Michael Ruse on Religion and Science

Michael Ruse has a new book out: The Evolution-Creation Struggle. He has written a number of articles and reviews and given a few interviews on related subjects in the past year or two.

There was for instance this review of Richard Dawkins’ A Devil’s Chaplain in December 2003. In it he took strong issue with Dawkins, despite, as he says, their friendship: ‘Richard Dawkins once called me a “creep.” He did so very publicly but meant no personal offense, and I took none: We were, and still are, friends.’ He disagreed (and disagrees still) with Dawkins’ criticism of religion, which he calls a ‘crusade of nonbelief’. It is his view (at least in some of his recent articles and interviews) that the two ought simply to separate, in fact to segregate: to acknowledge that each has its own area where the other has no business, has nothing relevant to say, and that that rule should operate in both directions: that religion cannot gainsay science in science’s area, and that science cannot gainsay religion in religion’s area.

The problem with this is that religions, especially the monotheistic religions which are mostly the ones at issue here, make truth-claims about the actual existing physical world, and it’s very difficult to see how or why such claims could or should be off-limits to scientific questioning or criticism. The segregation approach seems unworkable and unreasonable unless religion is re-defined into something that never makes any truth-claims about the world at all. Religion would have to be a matter of pure spirit, which by definition can have no connection with the physical world and can make nothing happen there.
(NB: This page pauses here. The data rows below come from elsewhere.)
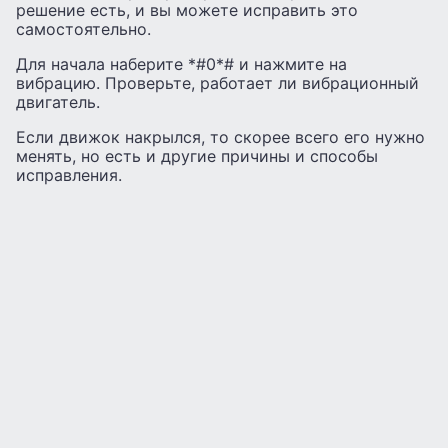
решение есть, и вы можете исправить это
самостоятельно.
Для начала наберите *#0*# и нажмите на
вибрацию. Проверьте, работает ли вибрационный
двигатель.
Если движок накрылся, то скорее всего его нужно
менять, но есть и другие причины и способы
исправления.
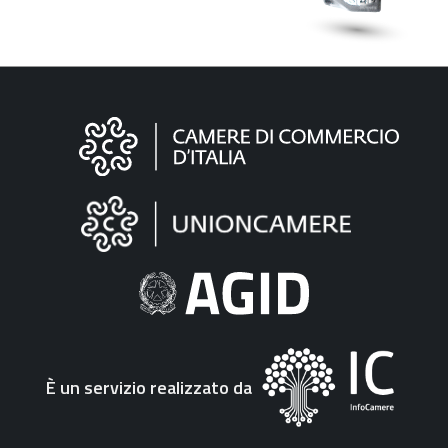
Informazioni
sul
sito
"Fattura
Elettronica"
È un servizio realizzato da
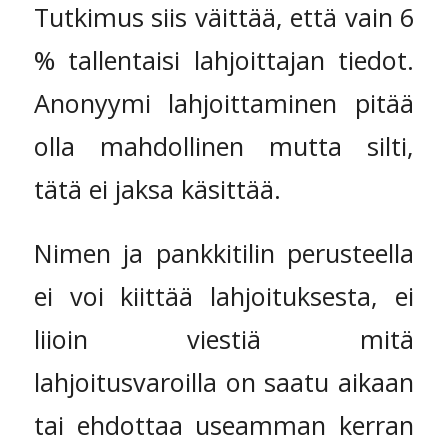
Tutkimus siis väittää, että vain 6
% tallentaisi lahjoittajan tiedot.
Anonyymi lahjoittaminen pitää
olla mahdollinen mutta silti,
tätä ei jaksa käsittää.
Nimen ja pankkitilin perusteella
ei voi kiittää lahjoituksesta, ei
liioin viestiä mitä
lahjoitusvaroilla on saatu aikaan
tai ehdottaa useamman kerran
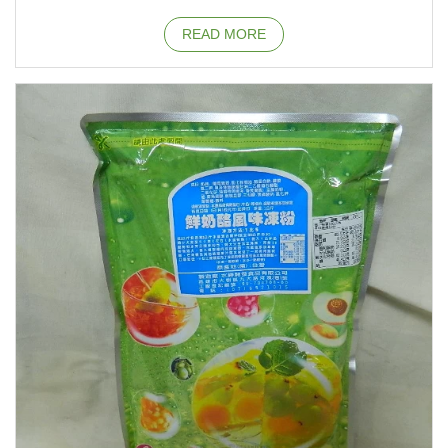
READ MORE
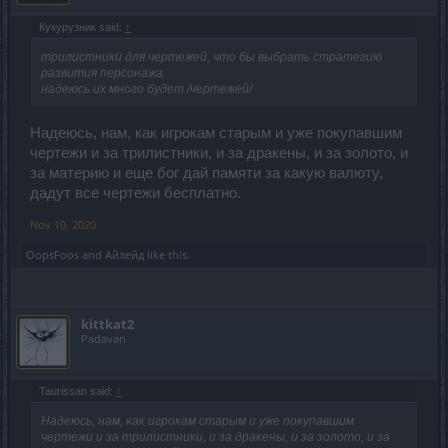
Кукурузник said:
↑
трилистники для чертежей, что бы выбрать стратегию
развития персонажа.
надеюсь их много будет /чертежей/
Надеюсь, нам, как игрокам старым и уже покупавшим
чертежи и за трилистники, и за дракены, и за золото, и
за материю и еще бог дай памяти за какую валюту,
дадут все чертежи бесплатно.
Nov 10, 2020
OopsFoos
and
Айлейд
like this.
kittkat2
Padavan
Taurissan said:
↑
Надеюсь, нам, как игрокам старым и уже покупавшим
чертежи и за трилистники, и за дракены, и за золото, и за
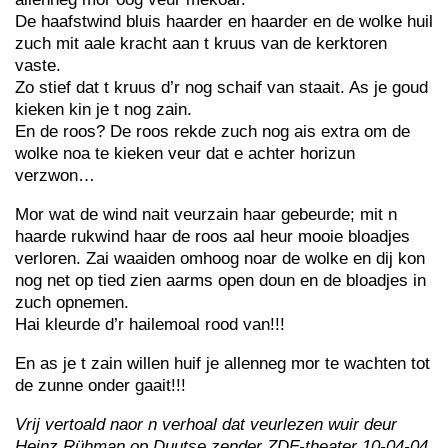
De haafstwind bluis haarder en haarder en de wolke huil
zuch mit aale kracht aan t kruus van de kerktoren
vaste.
Zo stief dat t kruus d’r nog schaif van staait. As je goud
kieken kin je t nog zain.
En de roos? De roos rekde zuch nog ais extra om de
wolke noa te kieken veur dat e achter horizun
verzwon…
Mor wat de wind nait veurzain haar gebeurde; mit n
haarde rukwind haar de roos aal heur mooie bloadjes
verloren. Zai waaiden omhoog noar de wolke en dij kon
nog net op tied zien aarms open doun en de bloadjes in
zuch opnemen.
Hai kleurde d’r hailemoal rood van!!!
En as je t zain willen huif je allenneg mor te wachten tot
de zunne onder gaait!!!
Vrij vertoald naor n verhoal dat veurlezen wuir deur
Heinz Rühman op Duutse zender ZDF-theater 10-04-04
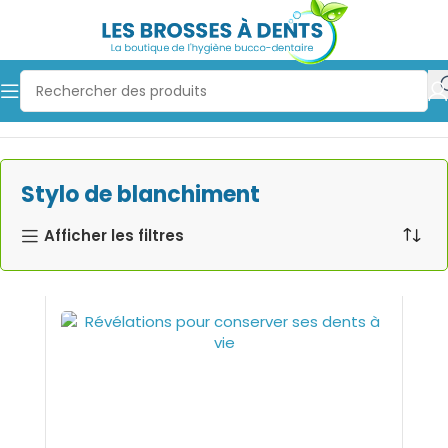
Stylo de blanchiment
Accueil
Autres
Blanchiment dentaire
Stylo de blanchiment
riques &
Afficher les filtres
hewing-
vaise
uinton)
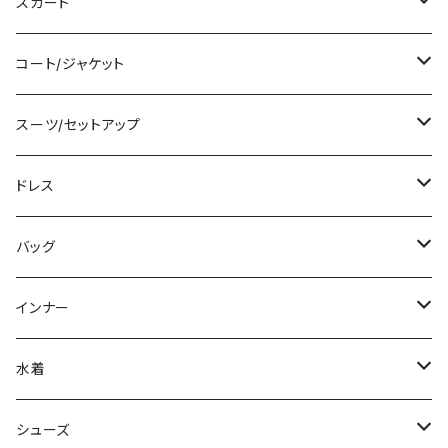
シャツ/ブラウス
ミディアム/ミモレ
ショート丈
スカート
ベアトップ/チューブトップ
ロング/マキシ
クロップド丈
ミニ/ショート
コート/ジャケット
カーディガン/ボレロ
袖付き
ロング丈
ミディアム/ミモレ
コート
スーツ/セットアップ
ニット/セーター
ノースリーブ
デニム
ロング
ジャケット
パンツスーツ
ドレス
パーカー
その他
レギンス
その他
その他
スカートスーツ
ミニ/ショート
バッグ
スウェット/トレーナー
チュニック
その他
その他
ミディアム/ミモレ
サブバッグ
インナー
その他
オールインワン
ロング/マキシ
クラッチバッグ
ブラ/ブラトップ/ベアトップ
水着
袖付き
フォーマルバッグ
ショーツ
タンキニ
シューズ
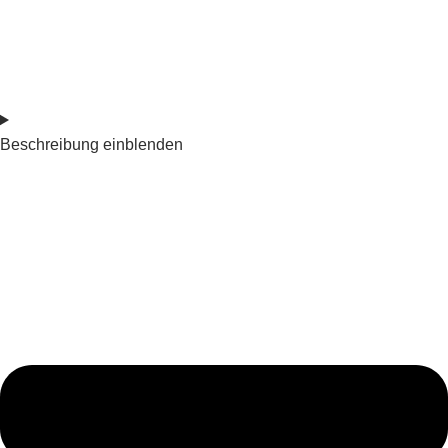
Beschreibung einblenden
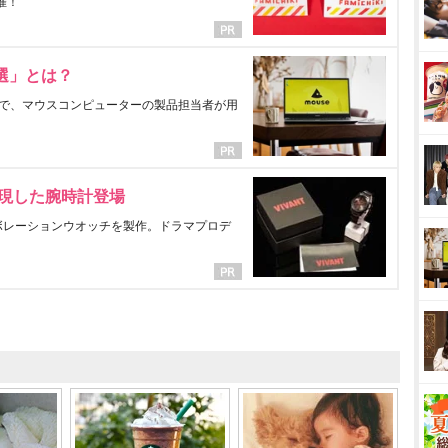
催！
選」とは？
で、マウスコンピューターの製品担当者が用
表現した腕時計登場
ラボレーションウオッチを製作。ドラマプロデ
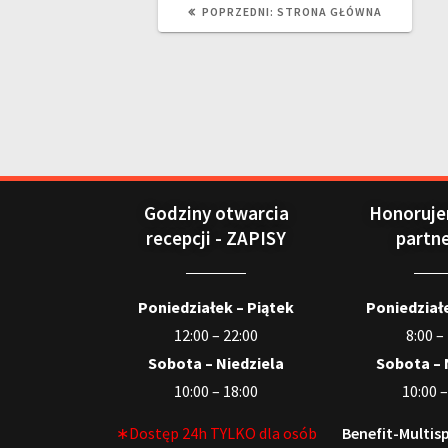
POPRZEDNI:
STRONA GŁÓWNA
Godziny otwarcia
Honoruje
recepcji - ZAPISY
partn
Poniedziałek – Piątek
Poniedziałe
12:00 – 22:00
8:00 –
Sobota – Niedziela
Sobota – 
10:00 – 18:00
10:00 –
∗Dostęp 24h TYLKO dla osób
Benefit-Multisp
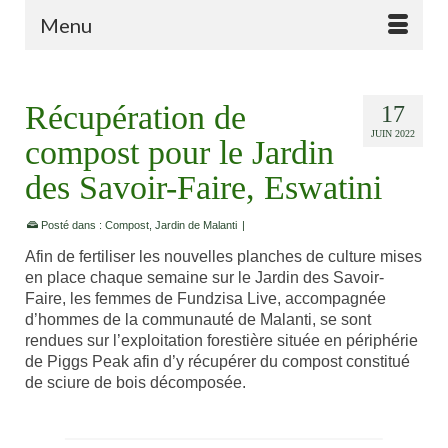
Menu
Récupération de
17
JUIN 2022
compost pour le Jardin
des Savoir-Faire, Eswatini
Posté dans :
Compost
,
Jardin de Malanti
|
Afin de fertiliser les nouvelles planches de culture mises
en place chaque semaine sur le Jardin des Savoir-
Faire, les femmes de Fundzisa Live, accompagnée
d’hommes de la communauté de Malanti, se sont
rendues sur l’exploitation forestière située en périphérie
de Piggs Peak afin d’y récupérer du compost constitué
de sciure de bois décomposée.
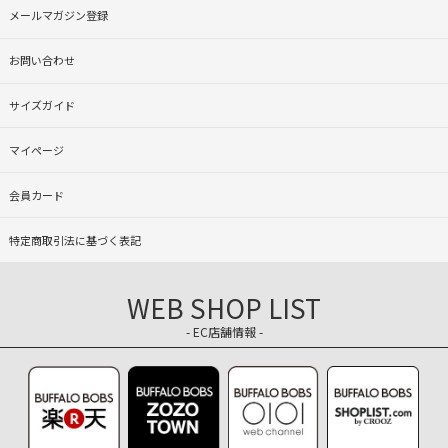
メールマガジン登録
お問い合わせ
サイズガイド
マイページ
会員カード
特定商取引法に基づく表記
WEB SHOP LIST
- EC店舗情報 -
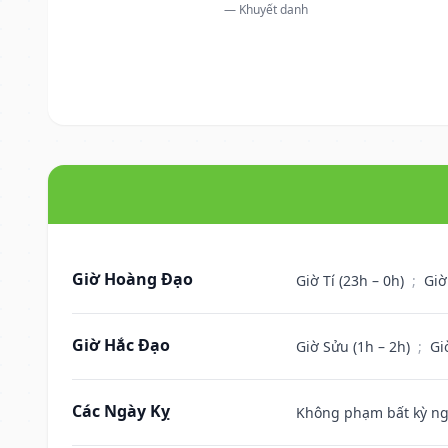
— Khuyết danh
Giờ Hoàng Đạo
Giờ Tí (23h – 0h)
;
Giờ
Giờ Hắc Đạo
Giờ Sửu (1h – 2h)
;
Gi
Các Ngày Kỵ
Không phạm bất kỳ ngày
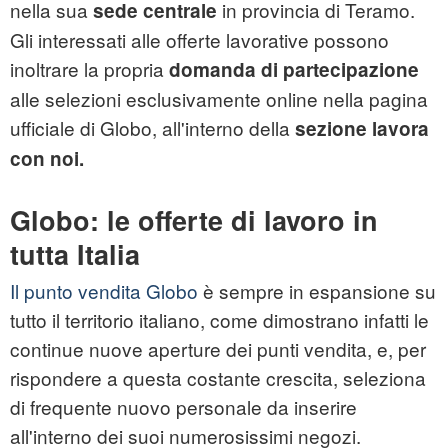
nella sua
in provincia di Teramo.
sede centrale
Gli interessati alle offerte lavorative possono
inoltrare la propria
domanda di partecipazione
alle selezioni esclusivamente online nella pagina
ufficiale di Globo, all'interno della
sezione lavora
con noi.
Globo: le offerte di lavoro in
tutta Italia
Il punto vendita Globo
è sempre in espansione su
tutto il territorio italiano, come dimostrano infatti le
continue nuove aperture dei punti vendita, e, per
rispondere a questa costante crescita, seleziona
di frequente nuovo personale da inserire
all'interno dei suoi numerosissimi negozi.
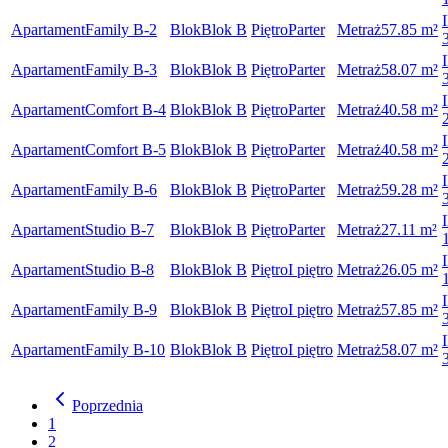
Apartament
Family B-2
Blok
Blok B
Piętro
Parter
Metraż
57.85
m²
Apartament
Family B-3
Blok
Blok B
Piętro
Parter
Metraż
58.07
m²
Apartament
Comfort B-4
Blok
Blok B
Piętro
Parter
Metraż
40.58
m²
Apartament
Comfort B-5
Blok
Blok B
Piętro
Parter
Metraż
40.58
m²
Apartament
Family B-6
Blok
Blok B
Piętro
Parter
Metraż
59.28
m²
Apartament
Studio B-7
Blok
Blok B
Piętro
Parter
Metraż
27.11
m²
Apartament
Studio B-8
Blok
Blok B
Piętro
I piętro
Metraż
26.05
m²
Apartament
Family B-9
Blok
Blok B
Piętro
I piętro
Metraż
57.85
m²
Apartament
Family B-10
Blok
Blok B
Piętro
I piętro
Metraż
58.07
m²
Poprzednia
1
2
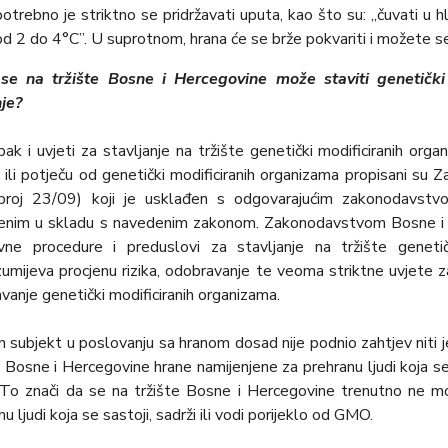
potrebno je striktno se pridržavati uputa, kao što su: „čuvati u hl
od 2 do 4°C”. U suprotnom, hrana će se brže pokvariti i možete se i
 se na tržište Bosne i Hercegovine može staviti genetički
nje?
ak i uvjeti za stavlјanje na tržište genetički modificiranih orga
 ili potječu od genetički modificiranih organizama propisani su
 broj 23/09) koji je usklađen s odgovarajućim zakonodavs
enim u skladu s navedenim zakonom. Zakonodavstvom Bosne i
vne procedure i preduslovi za stavlјanje na tržište genetič
umijeva procjenu rizika, odobravanje te veoma striktne uvjete za 
vanje genetički modificiranih organizama.
n subjekt u poslovanju sa hranom dosad nije podnio zahtjev niti j
e Bosne i Hercegovine hrane namijenjene za prehranu lјudi koja se s
o znači da se na tržište Bosne i Hercegovine trenutno ne mož
u lјudi koja se sastoji, sadrži ili vodi porijeklo od GMO.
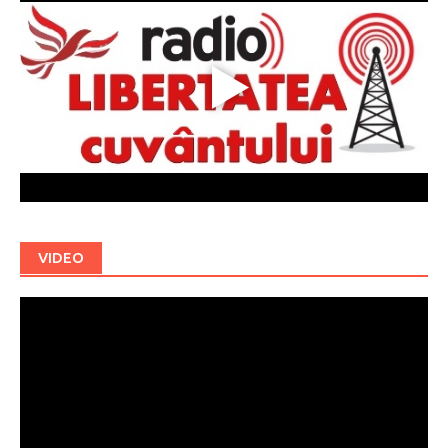
VIDEO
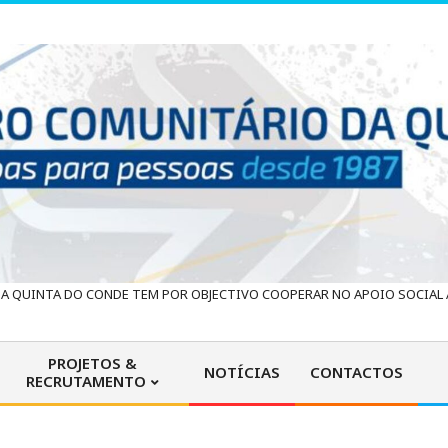
 QUINTA DO CONDE TEM POR OBJECTIVO COOPERAR NO APOIO SOCIAL À
PROJETOS &
NOTÍCIAS
CONTACTOS
RECRUTAMENTO
Primary
Navigation
Menu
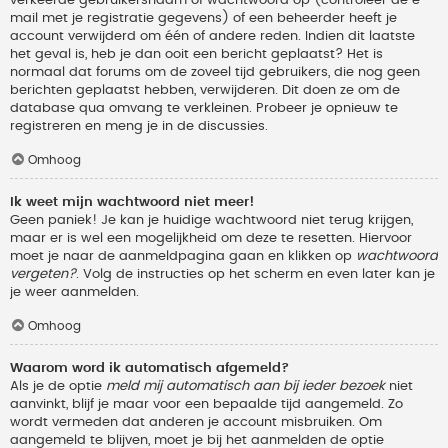
verkeerde gebruikersnaam of wachtwoord op (controleer de e-
mail met je registratie gegevens) of een beheerder heeft je
account verwijderd om één of andere reden. Indien dit laatste
het geval is, heb je dan ooit een bericht geplaatst? Het is
normaal dat forums om de zoveel tijd gebruikers, die nog geen
berichten geplaatst hebben, verwijderen. Dit doen ze om de
database qua omvang te verkleinen. Probeer je opnieuw te
registreren en meng je in de discussies.
Omhoog
Ik weet mijn wachtwoord niet meer!
Geen paniek! Je kan je huidige wachtwoord niet terug krijgen,
maar er is wel een mogelijkheid om deze te resetten. Hiervoor
moet je naar de aanmeldpagina gaan en klikken op
wachtwoord
vergeten?
. Volg de instructies op het scherm en even later kan je
je weer aanmelden.
Omhoog
Waarom word ik automatisch afgemeld?
Als je de optie
meld mij automatisch aan bij ieder bezoek
niet
aanvinkt, blijf je maar voor een bepaalde tijd aangemeld. Zo
wordt vermeden dat anderen je account misbruiken. Om
aangemeld te blijven, moet je bij het aanmelden de optie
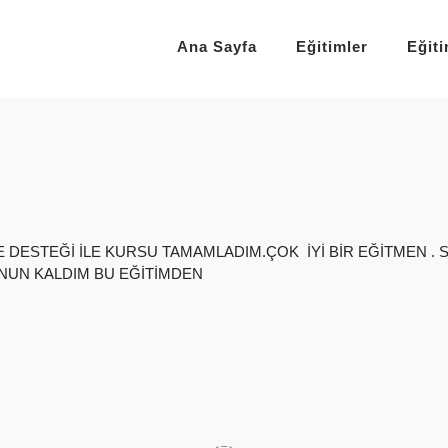
Ana Sayfa
Eğitimler
Eğit
DESTEĞİ İLE KURSU TAMAMLADIM.ÇOK İYİ BİR EĞİTMEN . S
NUN KALDIM BU EĞİTİMDEN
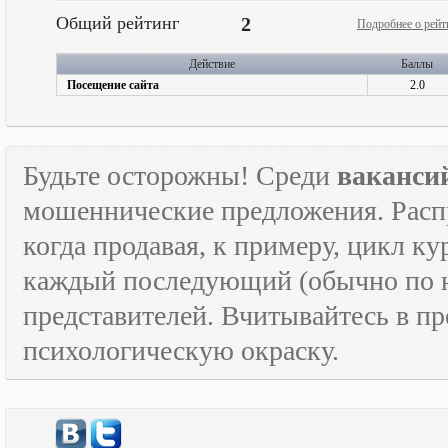
Общий рейтинг
2
Подробнее о рейт
Действие
Баллы
Посещение сайта
2.0
Будьте осторожны! Среди
ваканси
мошеннические предложения. Расп
когда продавая, к примеру, цикл к
каждый последующий (обычно по н
представителей. Вчитывайтесь в пр
психологическую окраску.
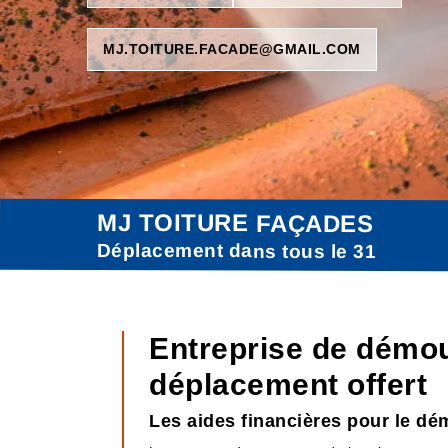
MJ.TOITURE.FACADE@GMAIL.COM
MJ TOITURE FAÇADES
Déplacement dans tous le 31
Entreprise de démou
déplacement offert
Les aides financières pour le dé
Susan Haack makes this point in Defending Science – Within Reason:

The commitment to naturalism is not merely the expression of a kind of scientific imperialism; for supernatural explanations are as alien to detective work and history or to our everyday explanations of spoiled food or delayed buses as they are to physics or biology. And the reason is not that supernatural explanations are alien to science; not that they appeal to the intentions of an agent; not that they rely on unobservable causes. The fundamental difficulty (familiar from the central mystery of Cartesian dualism, how mental substance could interact with physical substance) is rather that by appealing to the intentions of an agent which, being immaterial, cannot put its intentions into action by any physical means, they fail to explain at all.

And the reality is that that is decidedly not what most people mean by religion – and it’s certainly not what the Intelligent Design movement means by Intelligent Design, since there the whole point is decisive putting its intentions into action by physical means.’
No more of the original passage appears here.